• _EXERCISE INSTRUCTIONS_: Output the lines of the records from the one containing "5961 GJ, Horst" through the last, both ends included. Leave pictures out.

*** Begin section ***

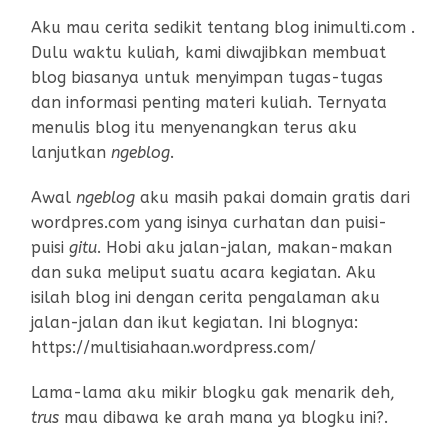
Aku mau cerita sedikit tentang blog inimulti.com .
Dulu waktu kuliah, kami diwajibkan membuat
blog biasanya untuk menyimpan tugas-tugas
dan informasi penting materi kuliah. Ternyata
menulis blog itu menyenangkan terus aku
lanjutkan
ngeblog
.
Awal
ngeblog
aku masih pakai domain gratis dari
wordpres.com yang isinya curhatan dan puisi-
puisi
gitu
. Hobi aku jalan-jalan, makan-makan
dan suka meliput suatu acara kegiatan. Aku
isilah blog ini dengan cerita pengalaman aku
jalan-jalan dan ikut kegiatan. Ini blognya:
https://multisiahaan.wordpress.com/
Lama-lama aku mikir blogku gak menarik deh,
trus
mau dibawa ke arah mana ya blogku ini?.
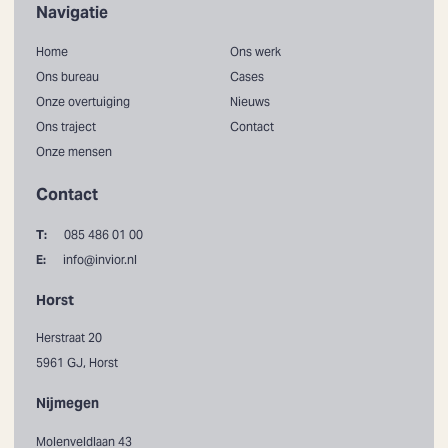
Navigatie
Home
Ons werk
Ons bureau
Cases
Onze overtuiging
Nieuws
Ons traject
Contact
Onze mensen
Contact
T:
085 486 01 00
E:
info@invior.nl
Horst
Herstraat 20
5961 GJ, Horst
Nijmegen
Molenveldlaan 43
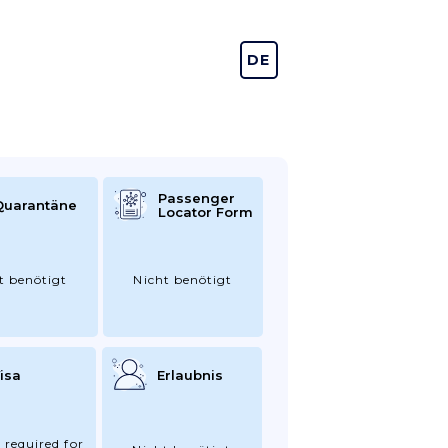
DE
EN
Passenger
Quarantäne
Locator Form
t benötigt
Nicht benötigt
isa
Erlaubnis
 required for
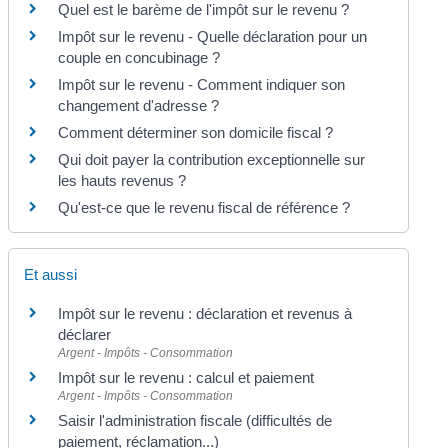
Quel est le barème de l'impôt sur le revenu ?
Impôt sur le revenu - Quelle déclaration pour un
couple en concubinage ?
Impôt sur le revenu - Comment indiquer son
changement d'adresse ?
Comment déterminer son domicile fiscal ?
Qui doit payer la contribution exceptionnelle sur
les hauts revenus ?
Qu'est-ce que le revenu fiscal de référence ?
Et aussi
Impôt sur le revenu : déclaration et revenus à
déclarer
Argent - Impôts - Consommation
Impôt sur le revenu : calcul et paiement
Argent - Impôts - Consommation
Saisir l'administration fiscale (difficultés de
paiement, réclamation...)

*** End section ***

• _ANSWER SPACE_:
5961 GJ, Horst
Nijmegen
Molenveldlaan 43
DE
EN
Passenger
Quarantäne
Locator Form
t benötigt
Nicht benötigt
isa
Erlaubnis
 required for
Quel est le barème de l'impôt sur le revenu ?
Impôt sur le revenu - Quelle déclaration pour un
couple en concubinage ?
Impôt sur le revenu - Comment indiquer son
changement d'adresse ?
Comment déterminer son domicile fiscal ?
Qui doit payer la contribution exceptionnelle sur
les hauts revenus ?
Qu'est-ce que le revenu fiscal de référence ?
Et aussi
Impôt sur le revenu : déclaration et revenus à
déclarer
Argent - Impôts - Consommation
Impôt sur le revenu : calcul et paiement
Argent - Impôts - Consommation
Saisir l'administration fiscale (difficultés de
paiement, réclamation...)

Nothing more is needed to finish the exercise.